** Records provided follows **

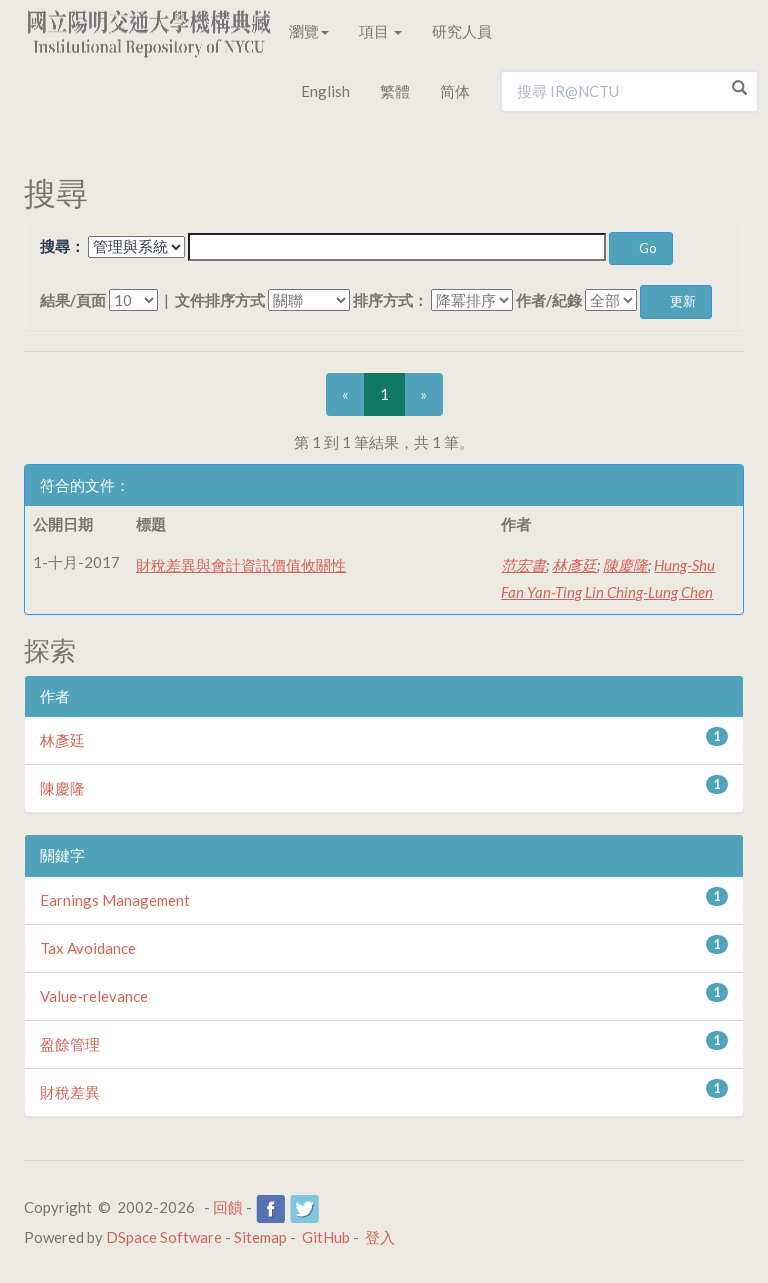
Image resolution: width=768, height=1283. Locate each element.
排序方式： (390, 300)
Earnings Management (115, 900)
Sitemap (260, 1237)
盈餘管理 (70, 1044)
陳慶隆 (625, 565)
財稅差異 (70, 1092)
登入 (380, 1237)
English (325, 91)
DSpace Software (164, 1237)
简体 (455, 91)
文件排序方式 (220, 300)
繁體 (395, 91)
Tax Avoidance (88, 948)
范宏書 (523, 565)
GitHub (326, 1237)
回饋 (228, 1207)
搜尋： (62, 246)
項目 (380, 31)
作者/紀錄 (549, 300)
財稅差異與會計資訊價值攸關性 (241, 565)
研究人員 (462, 31)
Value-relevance (94, 996)
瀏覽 (309, 31)
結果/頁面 (73, 300)
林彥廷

** End of Records provided **

**The task:** Every line above should be transcribed word for word; leave the pictures out.

**Answer to this exercise:**
Image resolution: width=768, height=1283. Locate each element.
排序方式： (390, 300)
Earnings Management (115, 900)
Sitemap (260, 1237)
盈餘管理 (70, 1044)
陳慶隆 (625, 565)
財稅差異 (70, 1092)
登入 (380, 1237)
English (325, 91)
DSpace Software (164, 1237)
简体 (455, 91)
文件排序方式 (220, 300)
繁體 (395, 91)
Tax Avoidance (88, 948)
范宏書 (523, 565)
GitHub (326, 1237)
回饋 (228, 1207)
搜尋： (62, 246)
項目 (380, 31)
作者/紀錄 (549, 300)
財稅差異與會計資訊價值攸關性 (241, 565)
研究人員 (462, 31)
Value-relevance (94, 996)
瀏覽 (309, 31)
結果/頁面 (73, 300)
林彥廷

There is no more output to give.